[Problem requirements]:
Write again exactly the lines in the listing below, starting at the line with "produktu. Složení: Kukuřičná" and ending at the line with "Ďalšie možnosti", both included. Pictures are not copied.

[Data]:

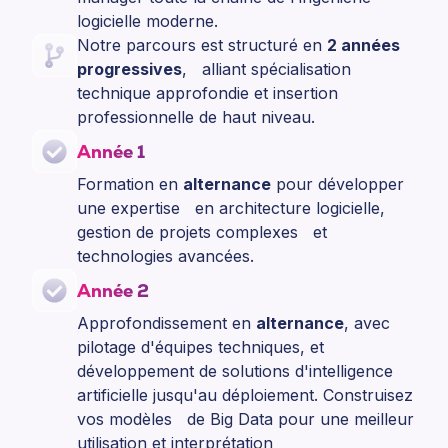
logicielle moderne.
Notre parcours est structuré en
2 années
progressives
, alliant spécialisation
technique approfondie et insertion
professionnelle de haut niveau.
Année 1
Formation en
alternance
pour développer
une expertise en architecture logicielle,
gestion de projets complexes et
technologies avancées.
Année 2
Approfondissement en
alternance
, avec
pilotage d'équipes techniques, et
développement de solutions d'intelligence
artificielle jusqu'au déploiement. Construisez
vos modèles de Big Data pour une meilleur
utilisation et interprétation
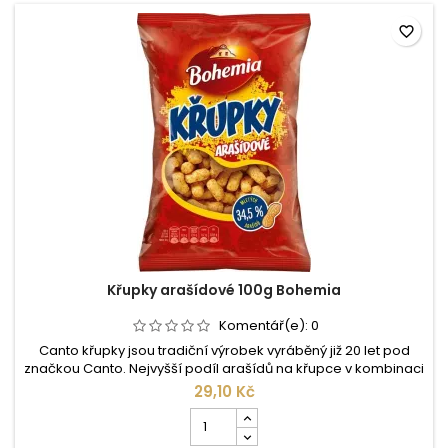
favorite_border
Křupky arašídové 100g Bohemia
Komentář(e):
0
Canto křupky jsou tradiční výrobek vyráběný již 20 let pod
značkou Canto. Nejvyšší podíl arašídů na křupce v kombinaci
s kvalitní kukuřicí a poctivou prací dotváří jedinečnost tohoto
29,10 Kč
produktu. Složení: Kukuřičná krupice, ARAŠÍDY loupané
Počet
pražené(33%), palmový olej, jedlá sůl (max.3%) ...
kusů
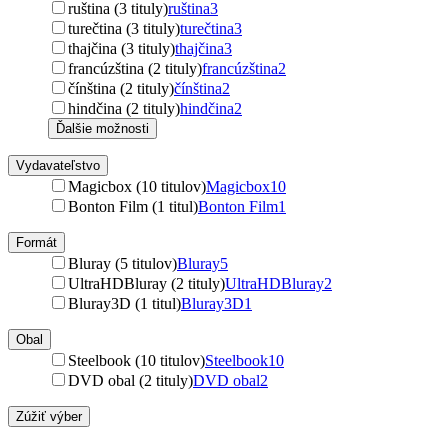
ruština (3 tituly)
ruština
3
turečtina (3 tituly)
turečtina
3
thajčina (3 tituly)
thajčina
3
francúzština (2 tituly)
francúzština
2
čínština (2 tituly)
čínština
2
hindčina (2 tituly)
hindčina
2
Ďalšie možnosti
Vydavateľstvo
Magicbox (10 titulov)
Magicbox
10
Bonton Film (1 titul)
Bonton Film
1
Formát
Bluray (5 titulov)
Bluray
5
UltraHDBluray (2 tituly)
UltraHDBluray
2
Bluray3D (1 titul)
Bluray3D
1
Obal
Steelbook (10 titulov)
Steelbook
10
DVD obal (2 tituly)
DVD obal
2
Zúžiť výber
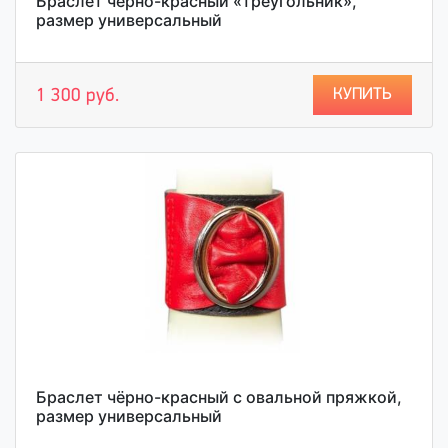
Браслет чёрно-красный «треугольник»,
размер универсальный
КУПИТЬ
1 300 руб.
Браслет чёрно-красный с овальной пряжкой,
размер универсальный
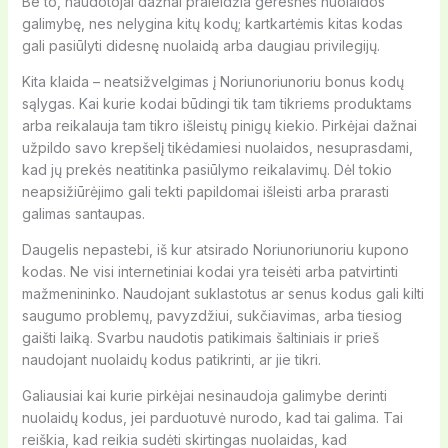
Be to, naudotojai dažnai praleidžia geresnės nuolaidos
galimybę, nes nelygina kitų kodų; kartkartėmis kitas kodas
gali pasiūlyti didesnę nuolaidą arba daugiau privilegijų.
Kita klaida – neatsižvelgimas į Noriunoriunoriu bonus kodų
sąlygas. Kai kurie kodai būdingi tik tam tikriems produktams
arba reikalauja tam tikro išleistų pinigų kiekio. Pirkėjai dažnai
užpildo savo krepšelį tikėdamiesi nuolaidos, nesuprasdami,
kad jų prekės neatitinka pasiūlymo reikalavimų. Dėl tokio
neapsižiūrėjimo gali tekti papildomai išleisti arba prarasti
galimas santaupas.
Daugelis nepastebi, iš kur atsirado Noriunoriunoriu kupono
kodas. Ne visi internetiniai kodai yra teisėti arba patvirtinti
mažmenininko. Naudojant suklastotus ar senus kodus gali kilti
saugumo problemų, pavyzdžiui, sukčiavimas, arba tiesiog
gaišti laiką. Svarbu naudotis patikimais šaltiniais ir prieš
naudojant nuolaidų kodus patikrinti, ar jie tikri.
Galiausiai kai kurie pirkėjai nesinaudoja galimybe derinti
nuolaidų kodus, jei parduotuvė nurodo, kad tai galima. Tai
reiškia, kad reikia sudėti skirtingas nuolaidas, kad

* * *

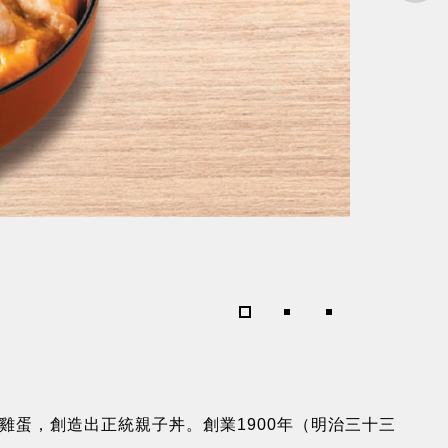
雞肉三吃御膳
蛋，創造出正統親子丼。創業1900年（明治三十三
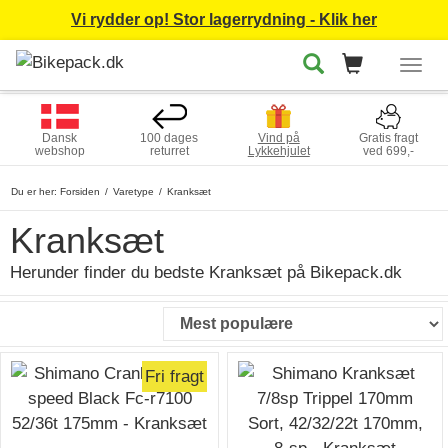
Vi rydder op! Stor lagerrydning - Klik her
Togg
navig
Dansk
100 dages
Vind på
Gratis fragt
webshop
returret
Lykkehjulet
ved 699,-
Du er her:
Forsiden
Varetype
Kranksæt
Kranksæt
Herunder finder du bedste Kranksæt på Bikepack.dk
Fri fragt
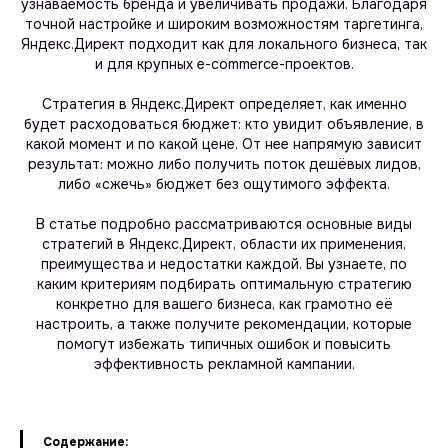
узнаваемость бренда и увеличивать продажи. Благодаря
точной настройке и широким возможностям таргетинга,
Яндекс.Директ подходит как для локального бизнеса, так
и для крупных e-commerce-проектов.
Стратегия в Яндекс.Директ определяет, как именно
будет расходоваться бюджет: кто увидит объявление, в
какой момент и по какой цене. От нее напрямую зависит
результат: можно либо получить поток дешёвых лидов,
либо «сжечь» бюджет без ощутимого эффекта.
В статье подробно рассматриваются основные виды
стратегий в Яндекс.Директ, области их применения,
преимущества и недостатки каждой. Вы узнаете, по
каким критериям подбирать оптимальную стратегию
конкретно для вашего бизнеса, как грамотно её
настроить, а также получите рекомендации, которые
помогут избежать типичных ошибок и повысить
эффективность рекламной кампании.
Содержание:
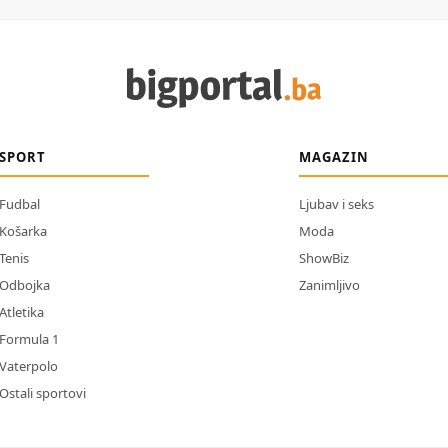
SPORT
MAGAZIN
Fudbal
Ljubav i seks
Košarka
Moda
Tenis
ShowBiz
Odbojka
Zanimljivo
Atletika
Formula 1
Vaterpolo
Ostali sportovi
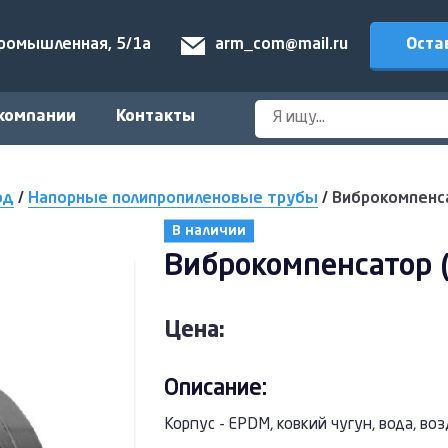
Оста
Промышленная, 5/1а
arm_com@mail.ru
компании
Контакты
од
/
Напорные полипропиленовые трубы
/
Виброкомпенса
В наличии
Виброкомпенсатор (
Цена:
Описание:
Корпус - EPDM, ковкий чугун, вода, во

[Answer to the problem]:
produktu. Složení: Kukuřičná krupice, ARAŠÍDY loupané
Počet
pražené(33%), palmový olej, jedlá sůl (max.3%) ...
kusů
ruština (3 tituly)
ruština
3
turečtina (3 tituly)
turečtina
3
thajčina (3 tituly)
thajčina
3
francúzština (2 tituly)
francúzština
2
čínština (2 tituly)
čínština
2
hindčina (2 tituly)
hindčina
2
Ďalšie možnosti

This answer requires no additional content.